Summary. Aim. To assess the clinical and laboratory effectiveness of the biosimilar infliximab (BI) within two years of use in patients with stable structural and functional changes in the spine with ankylosing spondylitis. Materials and methods. We examined 36 patients with a reliable diagnosis of AS (according to the modified New York criteria). All participants in the study were divided into 2 groups: group № 1 — with the central form of AS; group № 2 — with combined lesions of the axial skeleton and peripheral joints. During the first 52 weeks, the BI infusion was carried out according to the standard scheme. During 53 to 105 weeks of observation, subgroups were identified in each group, taking into account the frequency of BI administration: every 8 weeks (subgroup A) and every 10 weeks (subgroup B). To assess the effectiveness of treatment, the following were determined: C-reactive protein (CRP), activity indices were calculated — Ankylosing Spondylitis Disease Activity Score taking into account CRP (ASDAS-CRP), Bath Ankylosing Spondylitis Disease Activity Index (BASDAI), Bath Ankylosing Spondylitis Metrology Index (BASMI) and the presence of active inflammation on MRI. Results. According to the results of the study, BI is equally effective in patients of both groups during the first 52 weeks of observation, where the interval between infusions was 8 weeks. Patients with AS with lesions of the peripheral joints demonstrated stable remission within 105 weeks of follow-up on the ASDAS-CRP, BASDAI, and BASMI scales, provided that BI was administered every 8 weeks. An extension of the intervals between BI doses up to 10 weeks (group № 2B) was associated with an increase in symptoms and manifestations of active AS according to the above scales.
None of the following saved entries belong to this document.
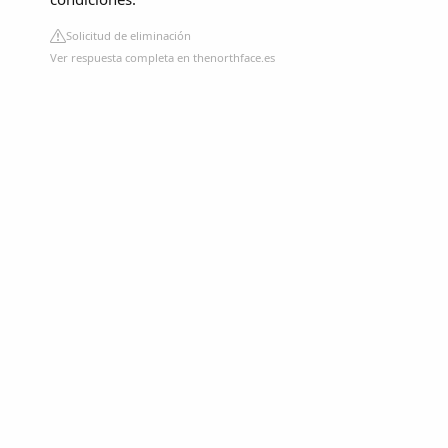
Solicitud de eliminación
Ver respuesta completa en thenorthface.es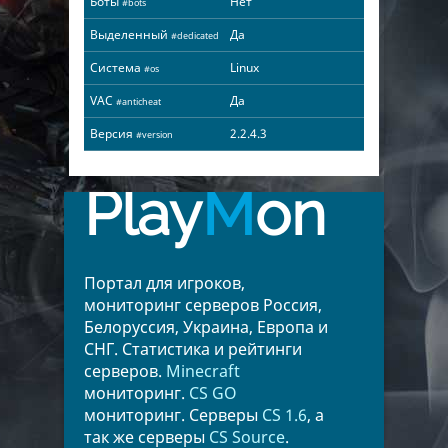
Боты
Нет
#bots
Выделенный
Да
#dedicated
Система
Linux
#os
VAC
Да
#anticheat
Версия
2.2.4.3
#version
Play
M
on
Портал для игроков,
мониторинг серверов Россия,
Белоруссия, Украина, Европа и
СНГ. Статистика и рейтинги
серверов.
Minecraft
мониторинг.
CS GO
мониторинг. Серверы
CS 1.6
, а
так же серверы
CS Source
.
Conclusion. Clinical experience shows that the use of tumor necrosis factor alpha inhibitor (BI) in AS can effectively reduce the severity of symptoms on the ASDAS-CRP, BASDAI, BASMI scales and allows better control of disease activity not only in the early stages, but also to achieve long-term clinical laboratory remission in patients with persistent structural changes in the spine and improve their functional activity.